Scaling Content Moderation Is Impossible: YouTube Flags Horror Video As ‘For Kids’
from the the-horror-the-horror dept
Masnick’s Impossibility Theorem strikes again! The idea put forth by Mike is that the moment a platform really starts to scale upward, doing any actual content moderation well becomes inherently impossible. There are a ton of examples of this, as some reasons as to why it’s so difficult. The spoiler alert on this is that pretty much the moment content moderation is in any way automated, it all starts to fall apart.
And sometimes in fairly spectacular ways, too. For instance, horror YouTube series Local58TV was created by Kris Straub. It’s a very dark series of shorts, and Straub made a point of setting the age rating for adults, but then YouTube’s automated system listed it as available in “YouTube Kids”.
YouTube doesn’t get the Local58TV vibe, though. It automatically flagged one episode, titled “Show For Children,” as for children. You can see how an AI bot might get its wires crossed from that title, but it immediately says “Not for Children” in the description, and the creator, Straub, originally set the video’s age rating as “18+” when it was uploaded.
The episode is a black-and-white cartoon where a cute cartoon skeleton wanders around a graveyard looking for a cute cartoon girlfriend skeleton, only to find horrifying, more realistic skeletons and other creatures in the open graves. At the end of the video, seemingly from depression, the cute skeleton lays down in a grave and dies, turning into a realistic skeleton. The cartoon is something an AI bot might not understand, but a human could immediately tell the unsettling video is not kid-friendly.
And there you have it. The automated system simply couldn’t decipher the content of the video and setup kids to watch what is clearly not an appropriate video for them to see. Frustratingly, this system is so automated that Straub can’t even go in and edit any of this himself.

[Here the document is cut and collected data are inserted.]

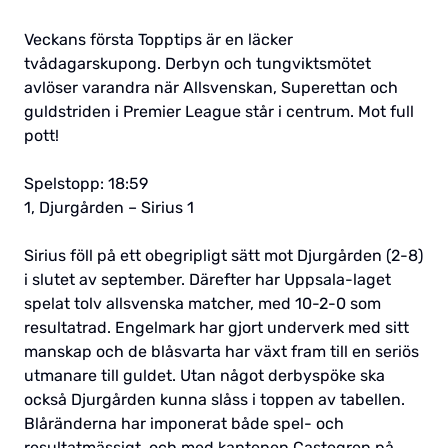
Veckans första Topptips är en läcker
tvådagarskupong. Derbyn och tungviktsmötet
avlöser varandra när Allsvenskan, Superettan och
guldstriden i Premier League står i centrum. Mot full
pott!
Spelstopp: 18:59
1, Djurgården – Sirius 1
Sirius föll på ett obegripligt sätt mot Djurgården (2-8)
i slutet av september. Därefter har Uppsala-laget
spelat tolv allsvenska matcher, med 10-2-0 som
resultatrad. Engelmark har gjort underverk med sitt
manskap och de blåsvarta har växt fram till en seriös
utmanare till guldet. Utan något derbyspöke ska
också Djurgården kunna slåss i toppen av tabellen.
Blåränderna har imponerat både spel- och
resultatmässigt, och med kaptenen Castegren på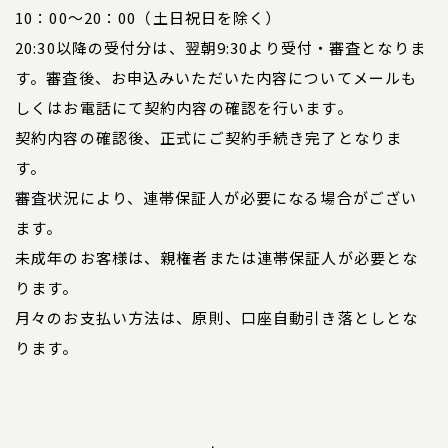
10：00～20：00（土日祝日を除く）
20:30以降の受付分は、翌朝9:30より受付・審査となりま
す。審査後、お申込みいただいた内容についてメールも
しくはお電話にて契約内容の確認を行います。
契約内容の確認後、正式にご契約手続き完了となりま
す。
審査状況により、連帯保証人が必要になる場合がござい
ます。
未成年のお客様は、親権者または連帯保証人が必要とな
ります。
月々のお支払い方法は、原則、口座自動引き落としとな
ります。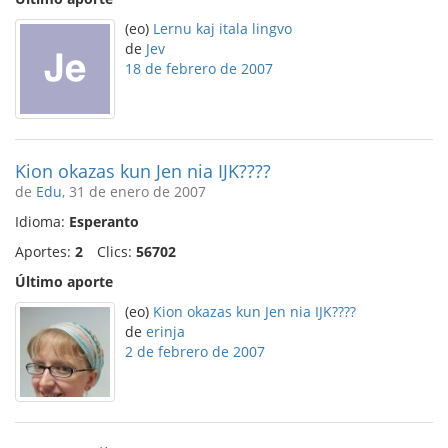
(eo)
Lernu kaj itala lingvo
de
Jev
18 de febrero de 2007
Kion okazas kun Jen nia IJK????
de
Edu
, 31 de enero de 2007
Idioma:
Esperanto
Aportes:
2
Clics:
56702
Último aporte
(eo)
Kion okazas kun Jen nia IJK????
de
erinja
2 de febrero de 2007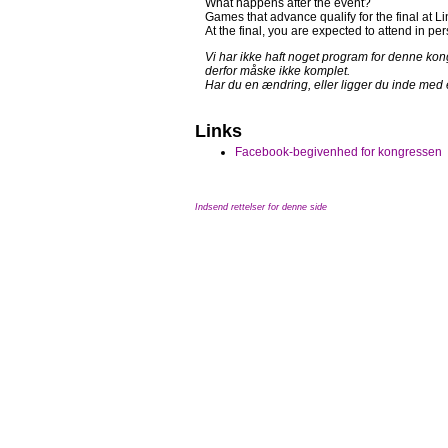
What happens after the event?
Games that advance qualify for the final at 
At the final, you are expected to attend in p
Vi har ikke haft noget program for denne kongr
derfor måske ikke komplet.
Har du en ændring, eller ligger du inde med
Links
Facebook-begivenhed for kongressen
Indsend rettelser for denne side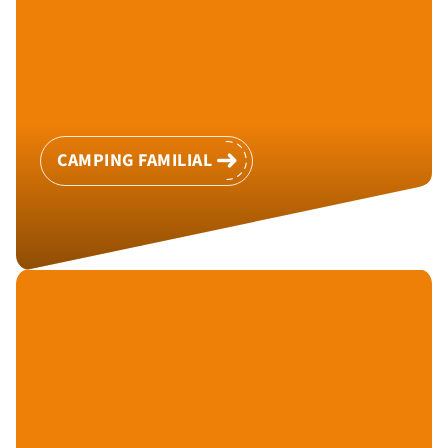
CAMPING FAMILIAL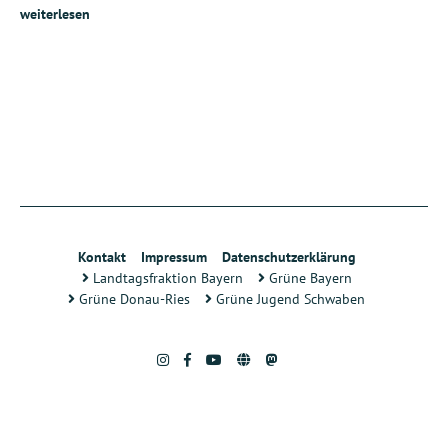
weiterlesen
Kontakt
Impressum
Datenschutzerklärung
Landtagsfraktion Bayern
Grüne Bayern
Grüne Donau-Ries
Grüne Jugend Schwaben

YouTube not only flagged a video explicitly marked as “inappropriate for kids” as “made for kids,” it also won’t let the creator change it back. The video’s content is now labeled “Made for kids (set by YouTube)” and Straub is forced to file an appeal with YouTube to get the video’s age rating corrected.
Now, Straub appealed the “for kids” designation and YouTube responded quickly, correcting the issue. But that isn’t really the point. If automated content moderation is so broken that a video the creator marked as for adults can be auto-marked as for children, then what hope does such a system have to tackle more nuanced moderation issues.